Last week we began populating our entire dataset into ES 6.2.4 and for 3 of the 4 indices this went without any issues. However, for the last index we ran into a weird behavior that as we indexed documents we saw a proportional increase in file descriptors which quickly (within 30 min of start) ran through our 65536 file descriptor limit causing the cluster to go red due to
too many open files error. If I stopped the index script prior to exhausting the file descriptor limit I saw the open file descriptor count remain unchanged.
Our setup runs each Elasticsearch cluster member (data with shared master) in Docker on a dedicated host launched via terraform and Ansible. For v6.2.4 we leveraged
docker.elastic.co/elasticsearch/elasticsearch:6.2.4 along with installing the repository-s3 and discovery-ec2 plugins. As we use terraform I played with sizing the instances both in resources (m4.large->c4.xlarge->m4.2xlarge) with no change in the amount of file descriptors used when progressing to the same point when running the indexing script. Each time destroying and bring up a new cluster when I modified the size. I also played with number of cluster members in the cluster (3->5) and saw a proportional drop as the total number of file descriptors per member got spread across 5 nodes instead of 3.
I came across this: https://github.com/elastic/elasticsearch/pull/29125. This MR is associated to an issue that explains the problem where the file descriptors are associated with tlog files that is caused by an endless flushing loop. I was able to confirm via
lsof -p <es process> that the open file descriptors are associated with tlog files but I am not sure how to confirm a endless flushing loop via logs or API call. I did leverage a elasticsearch-py flush argument called
wait_if_ongoing which should block a flush if there is an active flush, however, when I ran it against all indices it returned immediately. Since my issue seemed to be at least close to MR 29125 and also seeing on Wednesday (June 13) it was merged into v6.3.0 I decided to give that a try using
docker.elastic.co/elasticsearch/elasticsearch-oss:6.3.0. Unfortunately, I saw the same issue present itself, but I did notice that after approx 12 hours the number of open file descriptors recovered to the number before I setup and populated the index right after terraforming a new cluster. I tested this 2 separate times destroying the cluster between and tracked the
/_nodes/stats/process API endpoint for open_file_descriptors and max_file_descriptors for each member over the 12 hour period and almost to the minute I saw it drop after 12 hours had lapsed.

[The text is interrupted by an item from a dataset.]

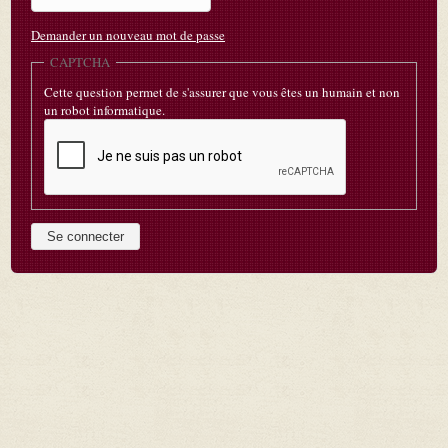
Demander un nouveau mot de passe
CAPTCHA
Cette question permet de s'assurer que vous êtes un humain et non
un robot informatique.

Since we do nightly full re-indexes on 40+ million documents across all our indices to accommodate the memory usage for all the file descriptors we would likely need index the full dataset we would have to significantly oversize our cluster members either by size or by count to work around this issue. To try to rule out a config or version issue I deployed Amazon's hosted Elasticsearch v6.2 (which is v6.2.3) and saw the same behavior with open file descriptors. However, when I terraformed ES v5.6.10 I saw a steady 400-410 open file descriptors count across all cluster members where I typically saw the increase on the v6.x cluster.
We would like to get this working on the latest v6.x release but due to the open file descriptor use on this version we are not able to do some and keep without over provisioning. I would appreciate it if someone could provide some suggestions or things to investigate to see if we can get v6.2.4 or 6.3.0 working.